As always, Pavel Stransky continues to inspire us each year telling his story and guiding us to Theresienstadt, the camp where he and his wife, Vera, were interned before being sent to Auschwitz. As Pavel talked to our students, all 22 pairs of eyes were riveted to his face. Pavel, now 90 years old, compassionately and bravely tells of his time in both Theresienstadt and Auschwitz. Tears flowed down the faces of our 22 teenage children, who are now barely younger than Pavel was when the Holocaust began. All day our students approached Pavel and gave him hugs, posed for pictures and asked questions. We are thankful for Pavel’s friendship and the important historical and personal lessons he gives us.
This year the Olomouc Jewish Community invited us to celebrate the Passover Seder with them. Welcomed by Petr and his grandfather, Milos Dobry, our own Sarah Schrenzel sang the four questions in Hebrew. What an incredible evening: first listening to Milos tell his story of surviving Auschwitz; then celebrating what, for many of us, was our first Passover Seder; and finally, being able to share in this experience with the Jewish Community of Olomouc, which includes many of the Holocaust survivors that we interviewed during last year’s Holocaust Study Tour. How thankful we are that the Olomouc Jewish Community is helping us next year with our dedication at Trsice.

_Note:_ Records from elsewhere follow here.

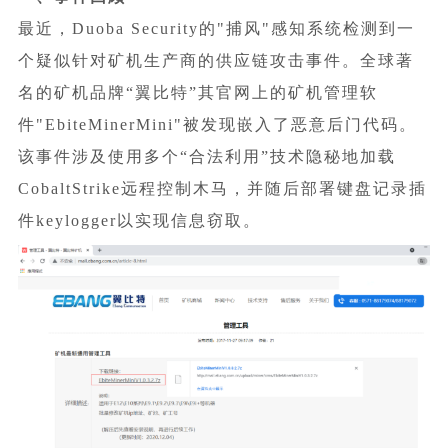
最近，Duoba Security的"捕风"感知系统检测到一
个疑似针对矿机生产商的供应链攻击事件。全球著
名的矿机品牌“翼比特”其官网上的矿机管理软
件"EbiteMinerMini"被发现嵌入了恶意后门代码。
该事件涉及使用多个“合法利用”技术隐秘地加载
CobaltStrike远程控制木马，并随后部署键盘记录插
件keylogger以实现信息窃取。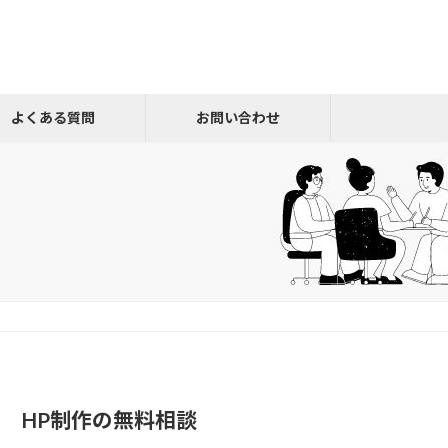
よくある質問
お問い合わせ
HP制作の無料相談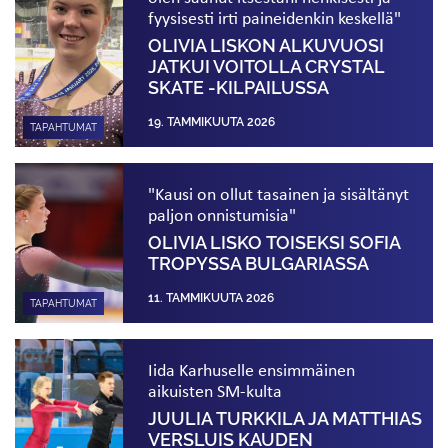
fyysisesti irti paineidenkin keskellä"
OLIVIA LISKON ALKUVUOSI
JATKUI VOITOLLA CRYSTAL
SKATE -KILPAILUSSA
19. TAMMIKUUTA 2026
TAPAHTUMAT
"Kausi on ollut tasainen ja sisältänyt
paljon onnistumisia"
OLIVIA LISKO TOISEKSI SOFIA
TROPYSSA BULGARIASSA
11. TAMMIKUUTA 2026
TAPAHTUMAT
Iida Karhuselle ensimmäinen
aikuisten SM-kulta
JUULIA TURKKILA JA MATTHIAS
VERSLUIS KAUDEN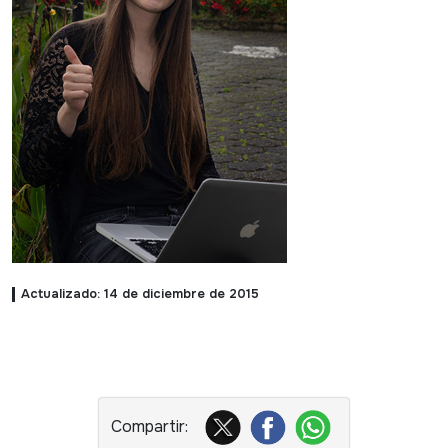
Actualizado: 14 de diciembre de 2015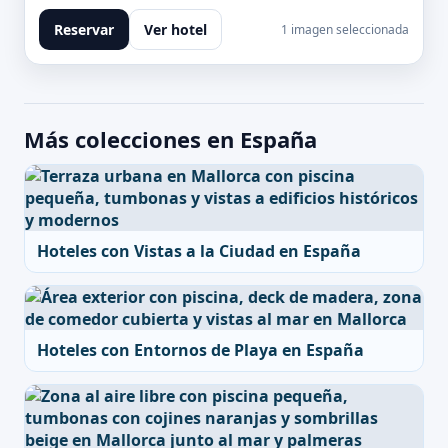
Reservar
Ver hotel
1 imagen seleccionada
Más colecciones en España
Hoteles con Vistas a la Ciudad en España
Hoteles con Entornos de Playa en España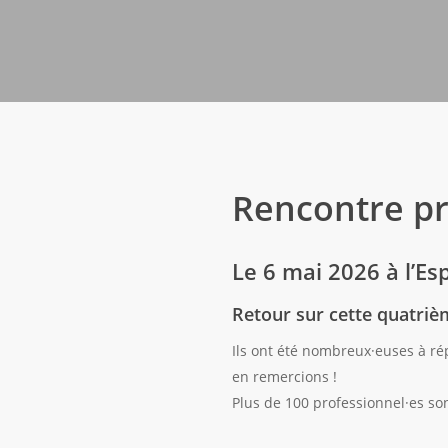
Rencontre pr
Le 6 mai 2026 à l’Esp
Retour sur cette quatriè
Ils ont été nombreux·euses à ré
en remercions !
Plus de 100 professionnel·es son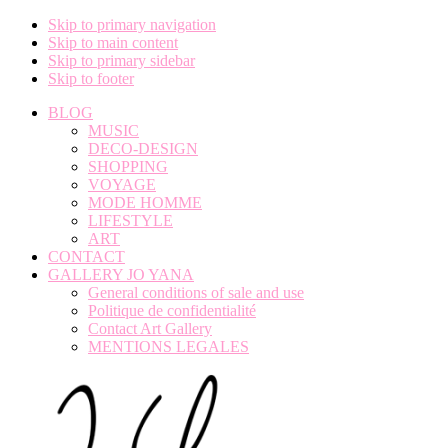
Skip to primary navigation
Skip to main content
Skip to primary sidebar
Skip to footer
BLOG
MUSIC
DECO-DESIGN
SHOPPING
VOYAGE
MODE HOMME
LIFESTYLE
ART
CONTACT
GALLERY JO YANA
General conditions of sale and use
Politique de confidentialité
Contact Art Gallery
MENTIONS LEGALES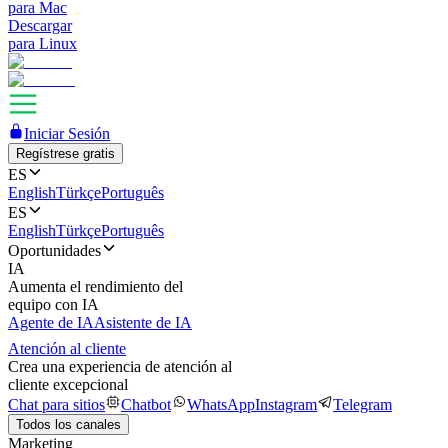
para Mac
Descargar
para Linux
Iniciar Sesión
Regístrese gratis
ES
English
Türkçe
Português
ES
English
Türkçe
Português
Oportunidades
IA
Aumenta el rendimiento del
equipo con IA
Agente de IA
Asistente de IA
Atención al cliente
Crea una experiencia de atención al
cliente excepcional
Chat para sitios
Chatbot
WhatsApp
Instagram
Telegram
Todos los canales
Marketing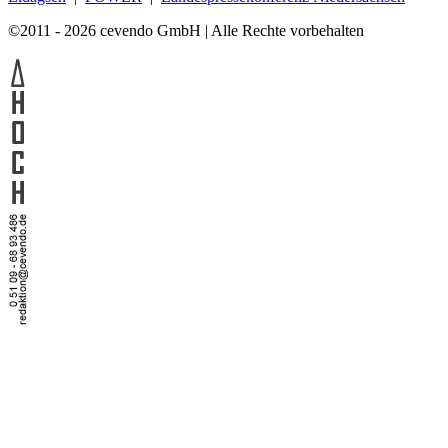
©2011 - 2026 cevendo GmbH | Alle Rechte vorbehalten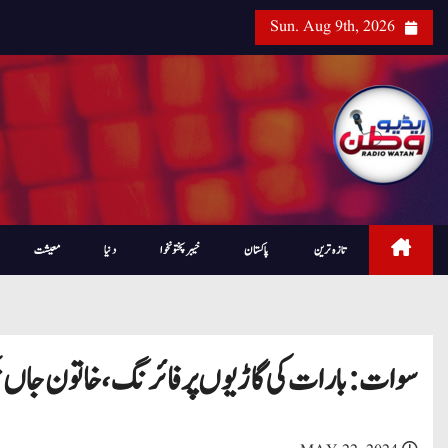
Sun. Aug 9th, 2026
تازہ ترین
پاکستان
خیبرپختونخوا
دنیا
معیشت
سوات: بارات کی گاڑیوں پر فا ئرنگ،خاتون جاں ب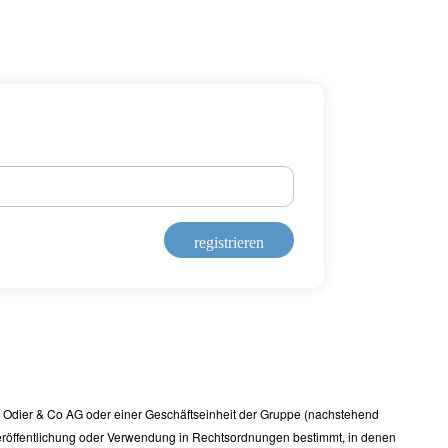
registrieren
 Odier & Co AG oder einer Geschäftseinheit der Gruppe (nachstehend
Veröffentlichung oder Verwendung in Rechtsordnungen bestimmt, in denen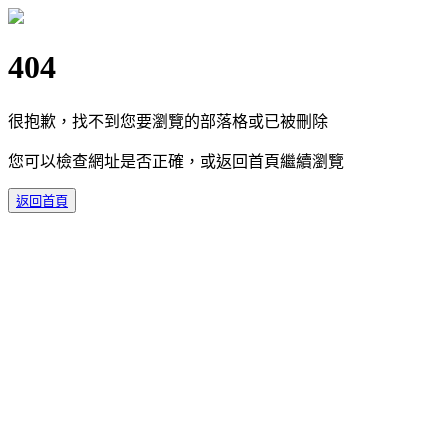
404
很抱歉，找不到您要瀏覽的部落格或已被刪除
您可以檢查網址是否正確，或返回首頁繼續瀏覽
返回首頁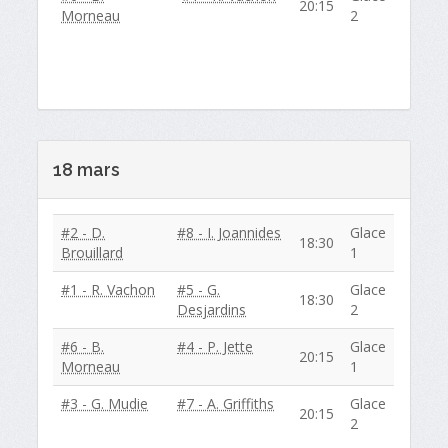
20:15
Morneau
2
18 mars
#2 - D.
#8 - I. Joannides
Glace
18:30
Brouillard
1
#1 - R. Vachon
#5 - G.
Glace
18:30
Desjardins
2
#6 - B.
#4 - P. Jette
Glace
20:15
Morneau
1
#3 - G. Mudie
#7 - A. Griffiths
Glace
20:15
2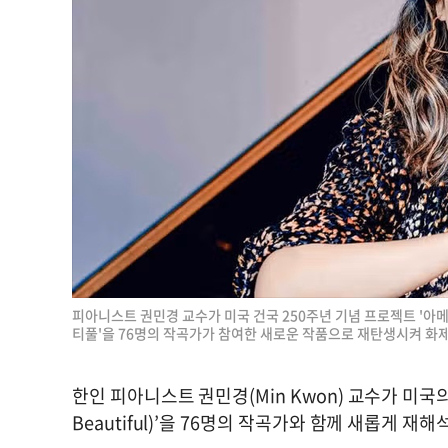
피아니스트 권민경 교수가 미국 건국 250주년 기념 프로젝트 '아메리카/
티풀'을 76명의 작곡가가 참여한 새로운 작품으로 재탄생시켜 화제다
한인 피아니스트 권민경(Min Kwon) 교수가 미국의 
Beautiful)’을 76명의 작곡가와 함께 새롭게 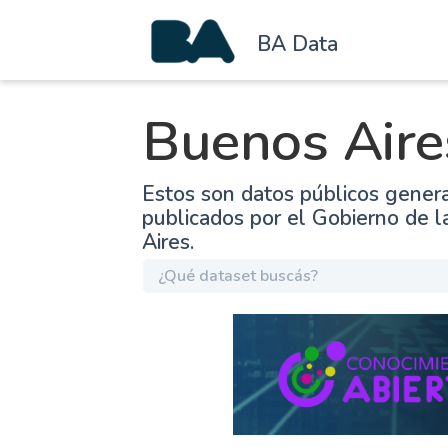
BA Data
Buenos Aire
Estos son datos públicos gener
publicados por el Gobierno de 
Aires.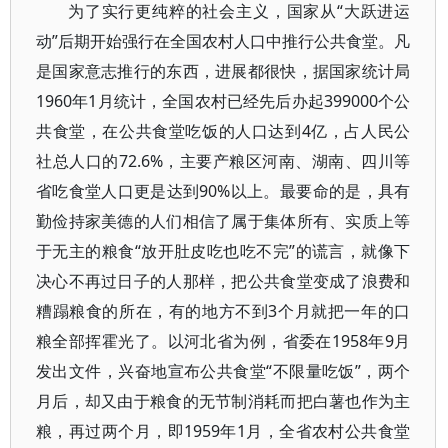
为了实行更纯粹的社会主义，国家从“大跃进运
动”后期开始强行在全国农村人口中推行公共食堂。凡
是国家意志推行的东西，进展都很快，据国家统计局
1960年1月统计，全国农村已经先后办起399000个公
共食堂，在公共食堂吃饭的人口达到4亿，占人民公
社总人口的72.6%，主要产粮区河南、湖南、四川等
省吃食堂人口更是达到90%以上。最要命的是，具有
勤俭持家美德的人们相信了属于集体所有、实质上等
于无主的粮食“放开肚皮吃也吃不完”的谎言，就像下
决心不再过日子的人那样，把公共食堂变成了浪费和
糟蹋粮食的所在，有的地方不到3个月就把一年的口
粮全部挥霍光了。以河北省为例，省委在1958年9月
发出文件，兴奋地宣布公共食堂“不限量吃饭”，两个
月后，却又由于粮食的无节制消耗而把白薯也作为主
粮，再过两个月，即1959年1月，全省农村公共食堂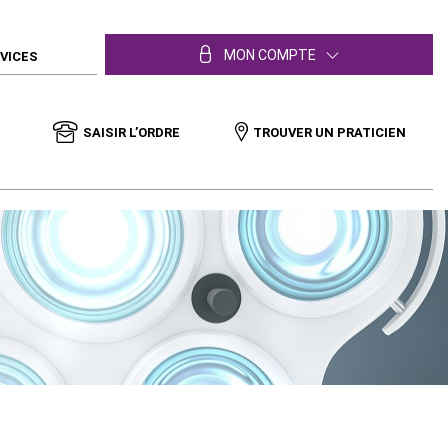
MON COMPTE
RVICES
SAISIR L’ORDRE
TROUVER UN PRATICIEN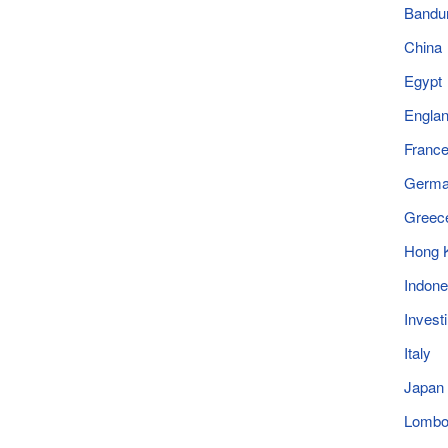
Bandu
China
Egypt
Engla
Franc
Germ
Greec
Hong 
Indone
Invest
Italy
Japan
Lomb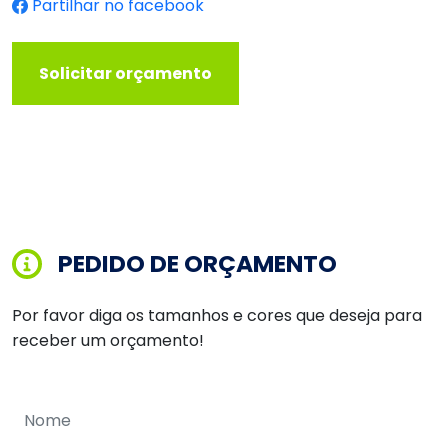
Partilhar no facebook
Solicitar orçamento
PEDIDO DE ORÇAMENTO
Por favor diga os tamanhos e cores que deseja para
receber um orçamento!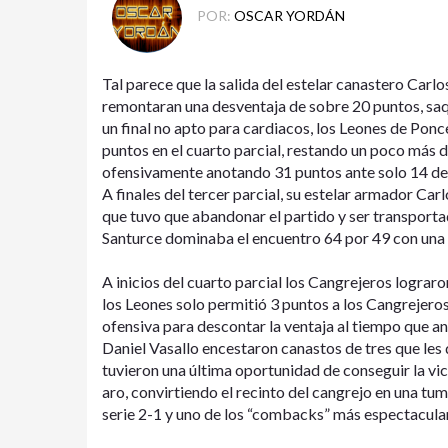
POR:
OSCAR YORDÁN
Tal parece que la salida del estelar canastero Carl
remontaran una desventaja de sobre 20 puntos, saqu
un final no apto para cardiacos, los Leones de Ponc
puntos en el cuarto parcial, restando un poco más 
ofensivamente anotando 31 puntos ante solo 14 de l
A finales del tercer parcial, su estelar armador Carl
que tuvo que abandonar el partido y ser transporta
Santurce dominaba el encuentro 64 por 49 con una 
A inicios del cuarto parcial los Cangrejeros logra
los Leones solo permitió 3 puntos a los Cangrejero
ofensiva para descontar la ventaja al tiempo que a
Daniel Vasallo encestaron canastos de tres que les d
tuvieron una última oportunidad de conseguir la vic
aro, convirtiendo el recinto del cangrejo en una tum
serie 2-1 y uno de los “combacks” más espectacula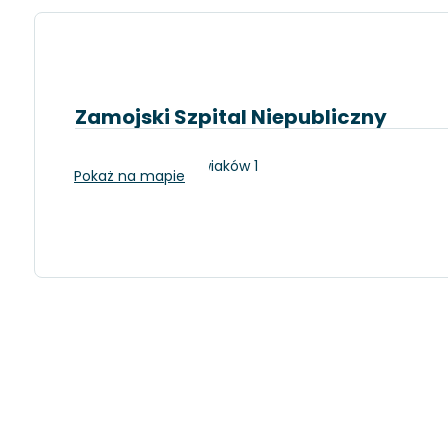
Zamojski Szpital Niepubliczny
Zamość, ul. Peowiaków 1
Pokaż na mapie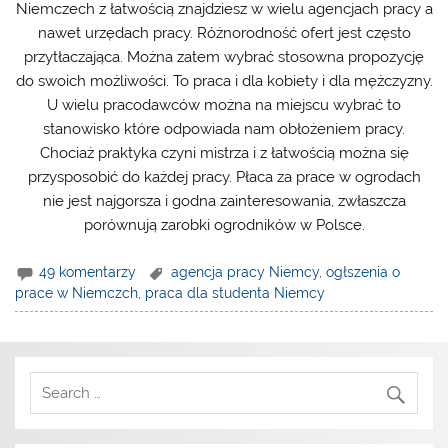
Niemczech z łatwością znajdziesz w wielu agencjach pracy a
nawet urzędach pracy. Różnorodność ofert jest często
przytłaczająca. Można zatem wybrać stosowna propozycję
do swoich możliwości. To praca i dla kobiety i dla mężczyzny.
U wielu pracodawców można na miejscu wybrać to
stanowisko które odpowiada nam obłożeniem pracy.
Chociaż praktyka czyni mistrza i z łatwością można się
przysposobić do każdej pracy. Płaca za prace w ogrodach
nie jest najgorsza i godna zainteresowania, zwłaszcza
porównują zarobki ogrodników w Polsce.
49 komentarzy
agencja pracy Niemcy
,
ogłszenia o
prace w Niemczch
,
praca dla studenta Niemcy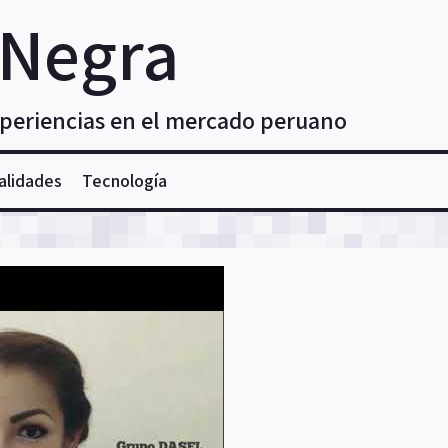
 Negra
xperiencias en el mercado peruano
alidades
Tecnología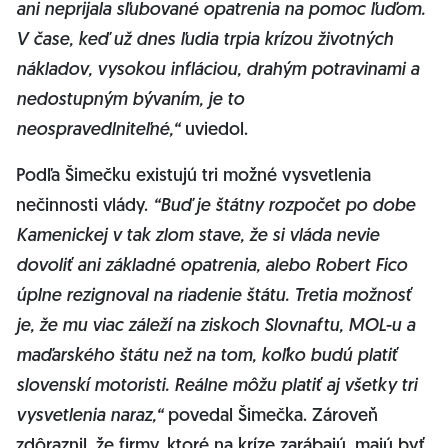
ani neprijala sľubované opatrenia na pomoc ľuďom.
V čase, keď už dnes ľudia trpia krízou životných
nákladov, vysokou infláciou, drahým potravinami a
nedostupným bývaním, je to
neospravedlniteľné,“
uviedol.
Podľa Šimečku existujú tri možné vysvetlenia
nečinnosti vlády.
“Buď je štátny rozpočet po dobe
Kamenickej v tak zlom stave, že si vláda nevie
dovoliť ani základné opatrenia, alebo Robert Fico
úplne rezignoval na riadenie štátu. Tretia možnosť
je, že mu viac záleží na ziskoch Slovnaftu, MOL-u a
maďarského štátu než na tom, koľko budú platiť
slovenskí motoristi. Reálne môžu platiť aj všetky tri
vysvetlenia naraz,“
povedal Šimečka. Zároveň
zdôraznil, že firmy, ktoré na kríze zarábajú, majú byť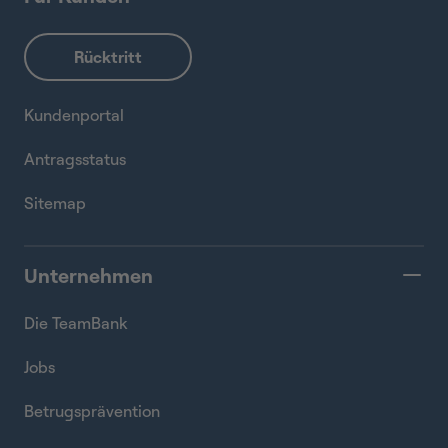
Kundenportal
Antragsstatus
Sitemap
Unternehmen
Die TeamBank
Jobs
Betrugsprävention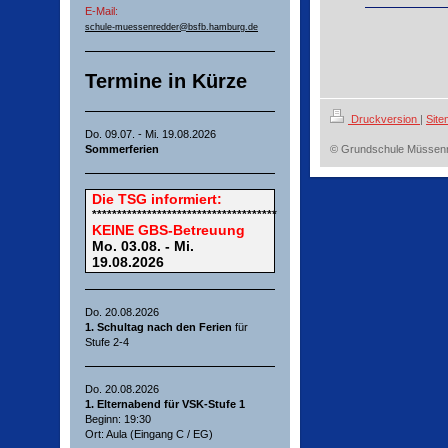
E-Mail:
schule-muessenredder@bsfb.hamburg.de
Termine in Kürze
Druckversion
|
Sit
Do. 09.07. - Mi. 19.08.2026
Sommerferien
© Grundschule Müssen
Die
TSG
informiert:
*************************************
KEINE GBS-Betreuung
Mo. 03.08. - Mi.
19.08.2026
Do. 20.08.2026
1. Schultag nach den Ferien
für
Stufe 2-4
Do. 20.08.2026
1. Elternabend für VSK-Stufe 1
Beginn: 19:30
Ort: Aula (Eingang C / EG)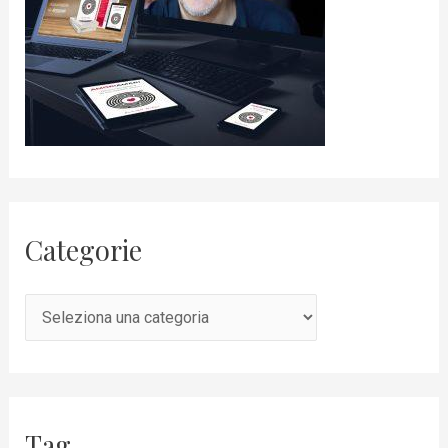
Categorie
Tag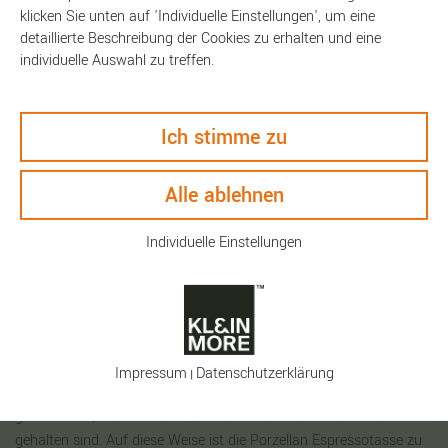
klicken Sie unten auf 'Individuelle Einstellungen', um eine
detaillierte Beschreibung der Cookies zu erhalten und eine
individuelle Auswahl zu treffen.
Ich stimme zu
Beschreibung
Alle ablehnen
Technische Daten
Individuelle Einstellungen
Keyfacts
So bringen Sie stilvoll Farbe auf den Tisch! Die charmante
Espressotasse von PANTONE aus Fine-China Porzellan wird von
Impressum
Daten­schutz­erklärung
|
einer der vielen PANTONE-Farben im oberen Bereich des Bechers
geschmückt, während Griff und der untere Teil in schlichtem Weiß
gehalten sind. Auf diese Weise ist die Porzellan Espressotasse zu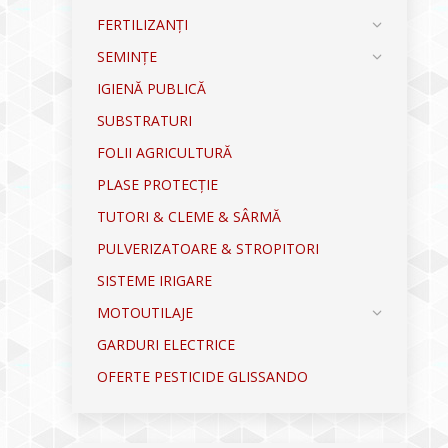
FERTILIZANȚI
SEMINȚE
IGIENĂ PUBLICĂ
SUBSTRATURI
FOLII AGRICULTURĂ
PLASE PROTECȚIE
TUTORI & CLEME & SÂRMĂ
PULVERIZATOARE & STROPITORI
SISTEME IRIGARE
MOTOUTILAJE
GARDURI ELECTRICE
OFERTE PESTICIDE GLISSANDO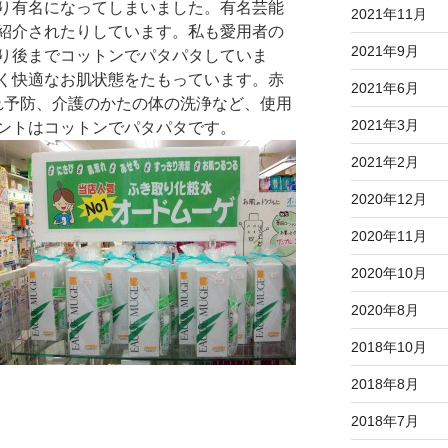
り有名になってしまいました。有名芸能
2021年11月
紹介されたりしています。私も愛用者の
2021年9月
り後までコットンでパタパタしていま
く快適なお肌状態をたもっています。赤
2021年6月
ぶれ予防、介護のかたの体の洗浄など、使用
2021年3月
ントはコットンでパタパタです。
2021年2月
2020年12月
2020年11月
2020年10月
2020年8月
2018年10月
2018年8月
2018年7月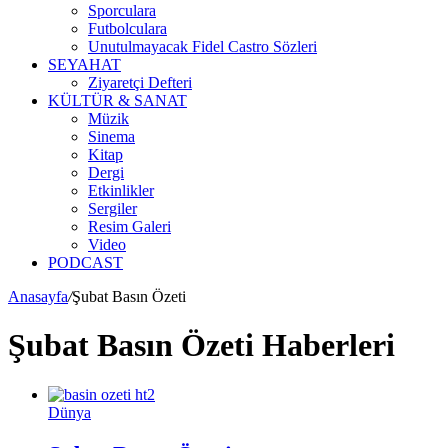
Sporculara
Futbolculara
Unutulmayacak Fidel Castro Sözleri
SEYAHAT
Ziyaretçi Defteri
KÜLTÜR & SANAT
Müzik
Sinema
Kitap
Dergi
Etkinlikler
Sergiler
Resim Galeri
Video
PODCAST
Anasayfa
/
Şubat Basın Özeti
Şubat Basın Özeti Haberleri
Dünya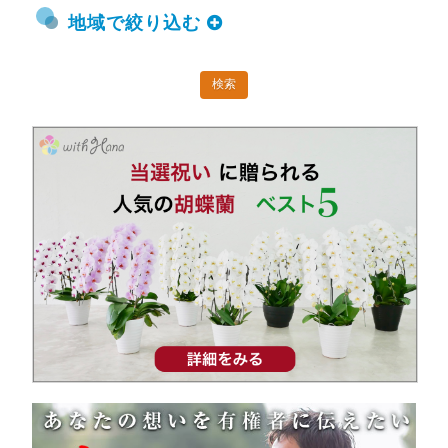
地域で絞り込む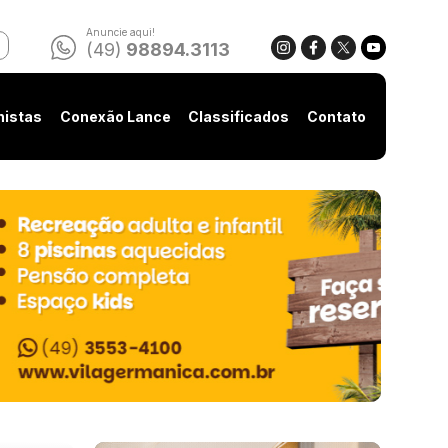
Anuncie aqui!
(49)
98894.3113
nistas
Conexão Lance
Classificados
Contato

A new facet to our relationship with the community of Trsice was the presentation of a special pin by Colonel Zuffa-Kunci of the Czechoslovak Legions in Olomouc, to our group’s leader Colleen Tambuscio, in recognition of the special relationship which has developed between the Czech people in the Olomouc region and American students through the Holocaust Study Tour program. We have been working with the local community to further commemorate this story by building a memorial to mark the site of the underground hideouts in which the villagers of Trsice hid the Wolf family for three years during the Holocaust.
The most unexpected learning opportunity occurred inside the villa of Amon Goeth, commandant of Plaszow Concentration Camp, where Spielberg filmed parts of Schindler's List. After visiting the area of the camp where today lay the ruins of the Jewish Burial Hall and a memorial to Sarah Schenirer (this is the area of the camp that the HST 2009 participants cleaned up), we walked to the villa of Amon Goeth. While looking at the house from the street, we saw a gentleman come out of the doorway and wave us up the walkway. We, of course, approached the house with Shalmi, our historian for the trip, and Ewa, our Polish guide, and immediately took him up on his offer to come inside. This was an incredible chance meeting that demonstrates the importance of experiential learning and its possibility for rare opportunities that become profound teachable moments.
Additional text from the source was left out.